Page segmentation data

-------

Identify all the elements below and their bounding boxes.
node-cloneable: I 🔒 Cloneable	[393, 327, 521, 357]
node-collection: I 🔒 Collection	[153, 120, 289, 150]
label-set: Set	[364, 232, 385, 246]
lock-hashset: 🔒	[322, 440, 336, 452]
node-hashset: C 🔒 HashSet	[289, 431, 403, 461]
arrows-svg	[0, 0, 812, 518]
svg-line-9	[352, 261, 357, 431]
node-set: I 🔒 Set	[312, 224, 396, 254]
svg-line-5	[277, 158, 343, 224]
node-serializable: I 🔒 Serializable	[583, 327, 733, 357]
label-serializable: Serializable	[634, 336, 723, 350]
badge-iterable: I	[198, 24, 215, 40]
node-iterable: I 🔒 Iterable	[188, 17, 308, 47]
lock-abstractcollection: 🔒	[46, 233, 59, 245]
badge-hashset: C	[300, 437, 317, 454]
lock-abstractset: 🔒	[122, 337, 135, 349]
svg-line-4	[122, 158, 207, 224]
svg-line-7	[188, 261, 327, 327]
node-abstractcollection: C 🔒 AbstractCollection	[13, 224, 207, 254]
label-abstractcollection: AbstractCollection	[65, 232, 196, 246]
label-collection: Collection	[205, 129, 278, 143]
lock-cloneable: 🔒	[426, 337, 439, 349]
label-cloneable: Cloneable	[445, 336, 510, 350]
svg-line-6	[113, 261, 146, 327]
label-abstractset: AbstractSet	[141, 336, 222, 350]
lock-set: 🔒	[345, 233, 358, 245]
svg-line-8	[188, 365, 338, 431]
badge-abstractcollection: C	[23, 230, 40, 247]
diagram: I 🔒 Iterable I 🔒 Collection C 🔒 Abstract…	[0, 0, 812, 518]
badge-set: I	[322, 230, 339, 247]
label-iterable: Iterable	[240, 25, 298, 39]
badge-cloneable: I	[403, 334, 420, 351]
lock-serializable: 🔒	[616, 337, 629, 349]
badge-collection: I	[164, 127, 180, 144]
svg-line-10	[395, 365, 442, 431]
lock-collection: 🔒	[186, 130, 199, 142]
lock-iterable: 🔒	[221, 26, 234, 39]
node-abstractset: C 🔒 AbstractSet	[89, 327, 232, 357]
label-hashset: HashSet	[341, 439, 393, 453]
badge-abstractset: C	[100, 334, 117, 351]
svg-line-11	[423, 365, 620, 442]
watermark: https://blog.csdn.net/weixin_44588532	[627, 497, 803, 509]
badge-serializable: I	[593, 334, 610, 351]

-------

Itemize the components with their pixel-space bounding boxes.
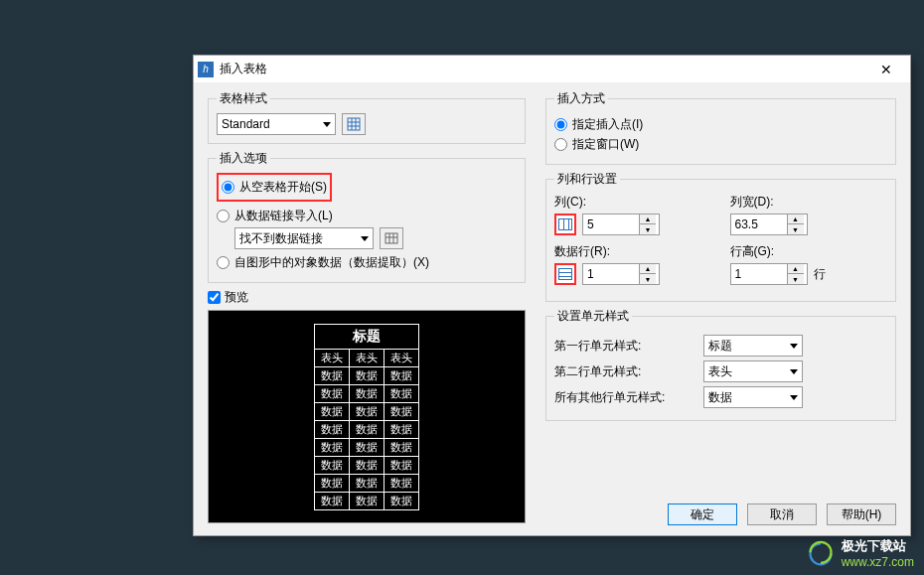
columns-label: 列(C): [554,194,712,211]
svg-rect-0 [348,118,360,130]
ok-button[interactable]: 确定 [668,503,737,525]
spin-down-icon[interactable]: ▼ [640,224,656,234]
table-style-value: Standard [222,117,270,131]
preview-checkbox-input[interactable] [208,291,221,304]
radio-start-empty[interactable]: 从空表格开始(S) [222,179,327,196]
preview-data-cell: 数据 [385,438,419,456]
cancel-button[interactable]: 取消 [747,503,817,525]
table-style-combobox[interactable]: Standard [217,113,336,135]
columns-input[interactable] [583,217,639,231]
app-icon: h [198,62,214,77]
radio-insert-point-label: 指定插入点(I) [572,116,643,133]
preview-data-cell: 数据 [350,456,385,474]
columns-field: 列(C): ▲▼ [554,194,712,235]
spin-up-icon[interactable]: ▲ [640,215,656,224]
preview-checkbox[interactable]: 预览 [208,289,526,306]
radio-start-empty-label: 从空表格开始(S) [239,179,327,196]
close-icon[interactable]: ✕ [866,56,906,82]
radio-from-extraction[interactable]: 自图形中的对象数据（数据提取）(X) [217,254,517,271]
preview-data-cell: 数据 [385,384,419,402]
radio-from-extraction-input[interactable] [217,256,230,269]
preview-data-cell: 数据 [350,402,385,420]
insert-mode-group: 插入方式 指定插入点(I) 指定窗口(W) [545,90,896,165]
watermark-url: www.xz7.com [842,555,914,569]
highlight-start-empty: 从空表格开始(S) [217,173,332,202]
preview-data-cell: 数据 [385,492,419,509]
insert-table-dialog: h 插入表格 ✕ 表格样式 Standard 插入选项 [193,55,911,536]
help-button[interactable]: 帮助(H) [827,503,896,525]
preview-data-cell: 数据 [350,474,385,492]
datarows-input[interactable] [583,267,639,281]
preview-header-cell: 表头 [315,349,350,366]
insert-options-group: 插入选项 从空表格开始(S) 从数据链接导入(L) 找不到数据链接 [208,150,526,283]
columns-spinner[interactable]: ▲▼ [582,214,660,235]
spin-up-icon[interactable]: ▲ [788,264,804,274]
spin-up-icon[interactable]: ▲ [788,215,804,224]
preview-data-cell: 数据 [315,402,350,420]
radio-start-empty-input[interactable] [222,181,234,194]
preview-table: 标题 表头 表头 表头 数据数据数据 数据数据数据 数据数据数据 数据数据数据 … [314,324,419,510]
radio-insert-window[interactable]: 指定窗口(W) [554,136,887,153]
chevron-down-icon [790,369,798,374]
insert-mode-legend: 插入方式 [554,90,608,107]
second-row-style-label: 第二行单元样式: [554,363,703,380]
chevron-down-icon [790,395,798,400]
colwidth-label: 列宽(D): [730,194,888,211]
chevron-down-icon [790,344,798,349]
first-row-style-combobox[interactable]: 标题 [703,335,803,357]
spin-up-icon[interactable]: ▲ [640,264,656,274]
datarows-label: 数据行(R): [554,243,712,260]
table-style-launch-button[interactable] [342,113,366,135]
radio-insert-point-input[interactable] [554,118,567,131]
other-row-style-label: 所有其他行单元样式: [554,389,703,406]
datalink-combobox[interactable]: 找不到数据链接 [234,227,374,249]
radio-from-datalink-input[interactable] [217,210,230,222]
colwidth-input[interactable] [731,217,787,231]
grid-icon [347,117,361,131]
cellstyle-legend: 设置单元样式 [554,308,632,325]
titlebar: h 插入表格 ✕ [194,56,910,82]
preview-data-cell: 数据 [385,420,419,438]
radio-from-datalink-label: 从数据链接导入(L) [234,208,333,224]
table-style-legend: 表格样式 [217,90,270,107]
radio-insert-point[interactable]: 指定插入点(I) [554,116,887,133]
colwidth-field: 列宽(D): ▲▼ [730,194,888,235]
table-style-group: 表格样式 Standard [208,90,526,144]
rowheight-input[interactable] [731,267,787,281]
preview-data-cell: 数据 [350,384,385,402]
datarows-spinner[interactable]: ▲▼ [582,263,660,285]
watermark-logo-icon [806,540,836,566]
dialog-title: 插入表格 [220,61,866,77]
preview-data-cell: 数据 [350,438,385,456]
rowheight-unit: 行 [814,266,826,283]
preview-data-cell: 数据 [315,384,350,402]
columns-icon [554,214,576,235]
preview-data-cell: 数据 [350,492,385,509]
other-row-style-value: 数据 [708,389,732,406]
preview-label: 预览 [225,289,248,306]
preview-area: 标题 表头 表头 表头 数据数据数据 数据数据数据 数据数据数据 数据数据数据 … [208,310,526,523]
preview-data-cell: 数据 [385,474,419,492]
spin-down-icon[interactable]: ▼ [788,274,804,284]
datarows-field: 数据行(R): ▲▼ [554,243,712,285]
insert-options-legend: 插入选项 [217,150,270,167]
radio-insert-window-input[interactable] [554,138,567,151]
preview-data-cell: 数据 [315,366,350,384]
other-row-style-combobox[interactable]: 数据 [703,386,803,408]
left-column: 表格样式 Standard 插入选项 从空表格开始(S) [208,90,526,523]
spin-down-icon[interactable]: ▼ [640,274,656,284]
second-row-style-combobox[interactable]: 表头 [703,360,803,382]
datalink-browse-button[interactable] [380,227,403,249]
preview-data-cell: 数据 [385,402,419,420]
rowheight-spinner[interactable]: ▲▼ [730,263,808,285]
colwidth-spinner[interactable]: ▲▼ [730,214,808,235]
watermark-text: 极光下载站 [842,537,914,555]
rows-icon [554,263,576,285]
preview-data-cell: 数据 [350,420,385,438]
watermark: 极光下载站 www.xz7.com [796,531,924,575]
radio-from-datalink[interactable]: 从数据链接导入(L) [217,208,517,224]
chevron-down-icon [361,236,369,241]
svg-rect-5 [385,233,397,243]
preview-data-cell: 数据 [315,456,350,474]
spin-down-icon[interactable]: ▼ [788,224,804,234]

-------

• [WORK REQUIRED]: Apply a filter for "from" to the entries and show each line that passes.

• [SOLVED PROBLEM]:
radio-from-extraction[interactable]: 自图形中的对象数据（数据提取）(X) [217,254,517,271]
radio-from-extraction-input[interactable] [217,256,230,269]
radio-from-datalink-input[interactable] [217,210,230,222]
radio-from-datalink-label: 从数据链接导入(L) [234,208,333,224]
radio-from-datalink[interactable]: 从数据链接导入(L) [217,208,517,224]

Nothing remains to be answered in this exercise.